What the task requires>
The response should consist of the records that follow, printed exactly.

Raw data>
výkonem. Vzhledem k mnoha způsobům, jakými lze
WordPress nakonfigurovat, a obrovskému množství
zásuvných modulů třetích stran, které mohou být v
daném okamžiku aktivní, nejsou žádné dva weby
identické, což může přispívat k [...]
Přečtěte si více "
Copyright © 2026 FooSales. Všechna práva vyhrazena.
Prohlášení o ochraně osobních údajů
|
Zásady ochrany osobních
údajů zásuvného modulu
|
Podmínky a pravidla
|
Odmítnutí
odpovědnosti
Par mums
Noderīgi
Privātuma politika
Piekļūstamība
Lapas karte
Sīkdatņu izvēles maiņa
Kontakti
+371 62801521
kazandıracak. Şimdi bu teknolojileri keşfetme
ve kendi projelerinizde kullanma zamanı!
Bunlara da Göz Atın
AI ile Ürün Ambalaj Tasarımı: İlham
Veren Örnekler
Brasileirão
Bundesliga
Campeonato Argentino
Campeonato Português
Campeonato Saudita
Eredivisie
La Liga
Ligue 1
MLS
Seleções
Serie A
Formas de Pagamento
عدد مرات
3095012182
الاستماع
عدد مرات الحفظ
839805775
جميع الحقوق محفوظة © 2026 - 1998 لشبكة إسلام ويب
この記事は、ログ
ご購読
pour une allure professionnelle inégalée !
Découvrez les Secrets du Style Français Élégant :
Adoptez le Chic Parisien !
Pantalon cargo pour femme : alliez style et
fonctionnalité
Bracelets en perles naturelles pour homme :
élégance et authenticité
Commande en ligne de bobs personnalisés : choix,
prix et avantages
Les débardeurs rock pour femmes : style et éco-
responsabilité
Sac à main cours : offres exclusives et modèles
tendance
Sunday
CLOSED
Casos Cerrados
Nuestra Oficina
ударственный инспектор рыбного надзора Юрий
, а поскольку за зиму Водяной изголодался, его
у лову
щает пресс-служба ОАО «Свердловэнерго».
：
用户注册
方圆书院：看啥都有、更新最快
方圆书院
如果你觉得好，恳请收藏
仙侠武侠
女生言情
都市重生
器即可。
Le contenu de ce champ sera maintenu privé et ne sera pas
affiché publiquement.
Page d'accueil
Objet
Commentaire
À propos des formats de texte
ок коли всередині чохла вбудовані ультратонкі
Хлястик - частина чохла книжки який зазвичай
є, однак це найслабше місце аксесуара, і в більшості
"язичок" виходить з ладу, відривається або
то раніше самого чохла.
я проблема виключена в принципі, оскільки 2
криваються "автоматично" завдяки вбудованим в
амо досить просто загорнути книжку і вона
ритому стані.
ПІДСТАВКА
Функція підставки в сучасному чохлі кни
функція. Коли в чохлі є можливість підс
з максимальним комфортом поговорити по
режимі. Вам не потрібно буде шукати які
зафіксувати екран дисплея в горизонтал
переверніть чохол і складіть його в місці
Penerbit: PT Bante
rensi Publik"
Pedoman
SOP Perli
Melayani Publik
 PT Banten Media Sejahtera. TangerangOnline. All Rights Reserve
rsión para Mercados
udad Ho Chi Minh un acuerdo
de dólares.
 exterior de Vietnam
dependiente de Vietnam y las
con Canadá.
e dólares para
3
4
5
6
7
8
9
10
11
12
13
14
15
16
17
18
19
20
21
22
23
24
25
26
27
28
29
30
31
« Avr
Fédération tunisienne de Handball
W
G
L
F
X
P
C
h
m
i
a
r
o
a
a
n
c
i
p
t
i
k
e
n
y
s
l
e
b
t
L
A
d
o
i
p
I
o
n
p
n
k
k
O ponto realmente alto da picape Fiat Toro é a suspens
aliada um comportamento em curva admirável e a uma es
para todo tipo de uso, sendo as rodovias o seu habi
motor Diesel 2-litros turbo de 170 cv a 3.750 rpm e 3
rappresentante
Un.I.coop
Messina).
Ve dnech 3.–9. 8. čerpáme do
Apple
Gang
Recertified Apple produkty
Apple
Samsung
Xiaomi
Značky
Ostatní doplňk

Your response>
výkonem. Vzhledem k mnoha způsobům, jakými lze
WordPress nakonfigurovat, a obrovskému množství
zásuvných modulů třetích stran, které mohou být v
daném okamžiku aktivní, nejsou žádné dva weby
identické, což může přispívat k [...]
Přečtěte si více "
Copyright © 2026 FooSales. Všechna práva vyhrazena.
Prohlášení o ochraně osobních údajů
|
Zásady ochrany osobních
údajů zásuvného modulu
|
Podmínky a pravidla
|
Odmítnutí
odpovědnosti
Par mums
Noderīgi
Privātuma politika
Piekļūstamība
Lapas karte
Sīkdatņu izvēles maiņa
Kontakti
+371 62801521
kazandıracak. Şimdi bu teknolojileri keşfetme
ve kendi projelerinizde kullanma zamanı!
Bunlara da Göz Atın
AI ile Ürün Ambalaj Tasarımı: İlham
Veren Örnekler
Brasileirão
Bundesliga
Campeonato Argentino
Campeonato Português
Campeonato Saudita
Eredivisie
La Liga
Ligue 1
MLS
Seleções
Serie A
Formas de Pagamento
عدد مرات
3095012182
الاستماع
عدد مرات الحفظ
839805775
جميع الحقوق محفوظة © 2026 - 1998 لشبكة إسلام ويب
この記事は、ログ
ご購読
pour une allure professionnelle inégalée !
Découvrez les Secrets du Style Français Élégant :
Adoptez le Chic Parisien !
Pantalon cargo pour femme : alliez style et
fonctionnalité
Bracelets en perles naturelles pour homme :
élégance et authenticité
Commande en ligne de bobs personnalisés : choix,
prix et avantages
Les débardeurs rock pour femmes : style et éco-
responsabilité
Sac à main cours : offres exclusives et modèles
tendance
Sunday
CLOSED
Casos Cerrados
Nuestra Oficina
ударственный инспектор рыбного надзора Юрий
, а поскольку за зиму Водяной изголодался, его
у лову
щает пресс-служба ОАО «Свердловэнерго».
：
用户注册
方圆书院：看啥都有、更新最快
方圆书院
如果你觉得好，恳请收藏
仙侠武侠
女生言情
都市重生
器即可。
Le contenu de ce champ sera maintenu privé et ne sera pas
affiché publiquement.
Page d'accueil
Objet
Commentaire
À propos des formats de texte
ок коли всередині чохла вбудовані ультратонкі
Хлястик - частина чохла книжки який зазвичай
є, однак це найслабше місце аксесуара, і в більшості
"язичок" виходить з ладу, відривається або
то раніше самого чохла.
я проблема виключена в принципі, оскільки 2
криваються "автоматично" завдяки вбудованим в
амо досить просто загорнути книжку і вона
ритому стані.
ПІДСТАВКА
Функція підставки в сучасному чохлі кни
функція. Коли в чохлі є можливість підс
з максимальним комфортом поговорити по
режимі. Вам не потрібно буде шукати які
зафіксувати екран дисплея в горизонтал
переверніть чохол і складіть його в місці
Penerbit: PT Bante
rensi Publik"
Pedoman
SOP Perli
Melayani Publik
 PT Banten Media Sejahtera. TangerangOnline. All Rights Reserve
rsión para Mercados
udad Ho Chi Minh un acuerdo
de dólares.
 exterior de Vietnam
dependiente de Vietnam y las
con Canadá.
e dólares para
3
4
5
6
7
8
9
10
11
12
13
14
15
16
17
18
19
20
21
22
23
24
25
26
27
28
29
30
31
« Avr
Fédération tunisienne de Handball
W
G
L
F
X
P
C
h
m
i
a
r
o
a
a
n
c
i
p
t
i
k
e
n
y
s
l
e
b
t
L
A
d
o
i
p
I
o
n
p
n
k
k
O ponto realmente alto da picape Fiat Toro é a suspens
aliada um comportamento em curva admirável e a uma es
para todo tipo de uso, sendo as rodovias o seu habi
motor Diesel 2-litros turbo de 170 cv a 3.750 rpm e 3
rappresentante
Un.I.coop
Messina).
Ve dnech 3.–9. 8. čerpáme do
Apple
Gang
Recertified Apple produkty
Apple
Samsung
Xiaomi
Značky
Ostatní doplňk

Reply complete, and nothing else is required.